◆ Assignment: All lines from the one that has "COMPARTEIX AQUEST ESDEVENIMENT" onward to the end of the records below are to be returned exactly; pictures are to be skipped.
----
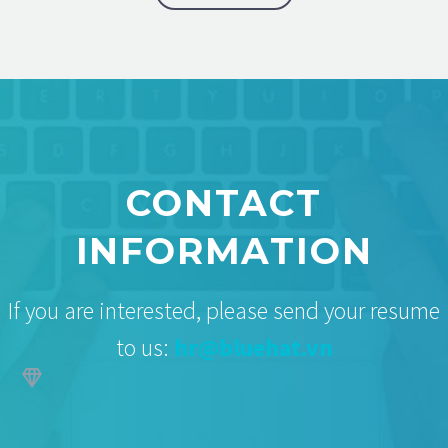
CONTACT
INFORMATION
If you are interested, please send your resume
to us:
hr@bluehat.vn


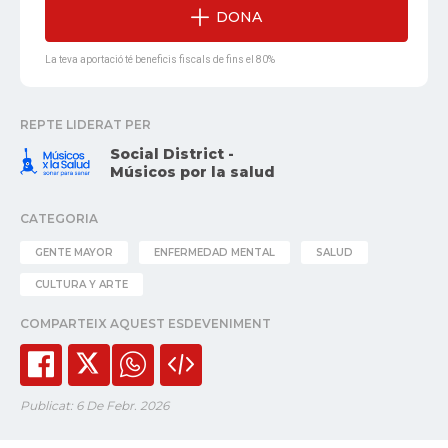
DONA
La teva aportació té beneficis fiscals de fins el 80%
REPTE LIDERAT PER
Social District -
Músicos por la salud
CATEGORIA
GENTE MAYOR
ENFERMEDAD MENTAL
SALUD
CULTURA Y ARTE
COMPARTEIX AQUEST ESDEVENIMENT
Publicat: 6 De Febr. 2026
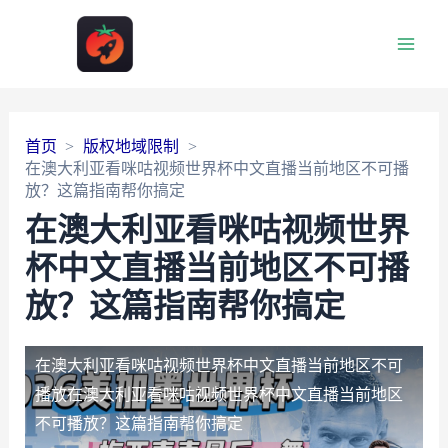
Main
Men
首页
版权地域限制
在澳大利亚看咪咕视频世界杯中文直播当前地区不可播
放？这篇指南帮你搞定
在澳大利亚看咪咕视频世界
杯中文直播当前地区不可播
放？这篇指南帮你搞定
在澳大利亚看咪咕视频世界杯中文直播当前地区不可
播放
在澳大利亚看咪咕视频世界杯中文直播当前地区
不可播放？这篇指南帮你搞定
----
◆ Answer space:
COMPARTEIX AQUEST ESDEVENIMENT
Publicat: 6 De Febr. 2026
Main
Men
首页
版权地域限制
在澳大利亚看咪咕视频世界杯中文直播当前地区不可播
放？这篇指南帮你搞定
在澳大利亚看咪咕视频世界
杯中文直播当前地区不可播
放？这篇指南帮你搞定
在澳大利亚看咪咕视频世界杯中文直播当前地区不可
播放
在澳大利亚看咪咕视频世界杯中文直播当前地区
不可播放？这篇指南帮你搞定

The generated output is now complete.